元JR東海社長(現・相談役)須田寛すだ・ひろし/1931年、京都生まれ。54年に京都大学法学部卒業、日本国有鉄道入社。名古屋鉄道管理局長、旅客局長、国鉄理事などを経て、87年4月、JR東海社長。95年、会長に就任した(撮影/写真部・堀内慶太郎)
元JR東海社長(現・相談役)
須田寛

すだ・ひろし/1931年、京都生まれ。54年に京都大学法学部卒業、日本国有鉄道入社。名古屋鉄道管理局長、旅客局長、国鉄理事などを経て、87年4月、JR東海社長。95年、会長に就任した(撮影/写真部・堀内慶太郎)

 鉄道の戦後のシンボルは新幹線。たび重なる進化は、速度や新路線などに目が行きがちだが、その真骨頂は日本人らしい、緻密な改善の蓄積にある。JR東海初代社長・須田寛さん(84)が、証言する。

*  *  *
 運行システムの進化についてお話をしていきましょう。

 東海道新幹線開業時には自由席がなく、すべて指定席だったことをご存じでしょうか。
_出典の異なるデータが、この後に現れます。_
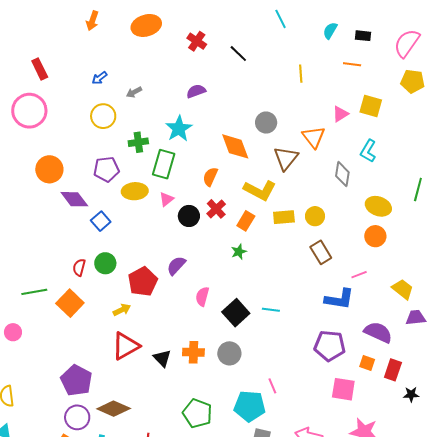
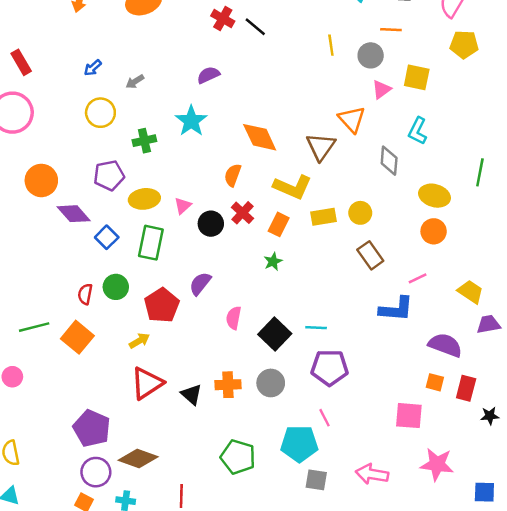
red cross: (197, 41) -> (223, 19), moved
gray circle: (266, 123) -> (371, 55), moved
green rectangle: (164, 164) -> (151, 243), moved
purple pentagon: (330, 346) -> (330, 368), moved

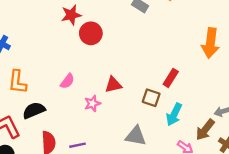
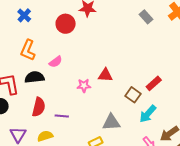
red circle: (91, 33) -> (66, 24), moved
pink semicircle: (67, 81) -> (56, 62), moved
gray triangle: (136, 136) -> (111, 122), turned -30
自由席ができたのは、ある問題を解決するためでした。昭和39(1964)年の開業直後、オリンピックが開幕するより前の土曜の昼頃に、国鉄本社の旅客局で会議をしていたら、ある課長が飛び込んできたんです。

「大変だ。東京駅の新幹線切符売り場が大騒ぎになっている。担当者はすぐ見に行ってくれ」

 私は関係者ではなかったけれど、一緒に行きました。当時、土曜日は半ドンで、仕事後に伊豆や熱海の温泉に向かうお客様の多くが、「珍しいから」といって新幹線に流れてきたのです。切符売り場は大行列で、列がほとんど動いていません。職員はお客様に囲まれ、怒号が飛んでいましたね。騒動とまではいかず、警察を呼ぶ状況ではありませんでしたが。
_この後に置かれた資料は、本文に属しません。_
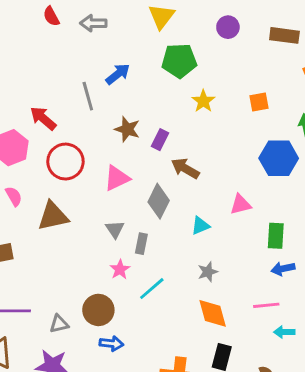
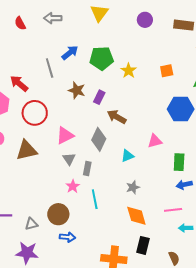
red semicircle: (51, 16) -> (20, 23), moved
green pentagon: (179, 61) -> (102, 58), moved
pink triangle: (117, 178) -> (65, 136), moved
cyan line: (152, 289) -> (95, 199), turned -60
 新幹線は1日60本走っていました。特急が1日片道10本ずつぐらいしか出ていなかった当時では、相当多い本数です。定員も多く、いつでも乗れますと宣伝していました。それでお客様は予約せず乗車直前にいらっしゃるが、すぐには乗れないのです。様子を見ていたら、不思議なことに気づきました。売り場が混んでいても1本ずつの列車に満員表示が出るものは少なく、多くは余席を残し発車していたのです。

 なぜか。座席の台帳を確認して、職員がペンで切符に手書きして売るので、時間がかかり過ぎていたのです。列車の座席は十分あっても、販売処理能力に問題があったわけですね。

 その日の午後、緊急会議が開かれました。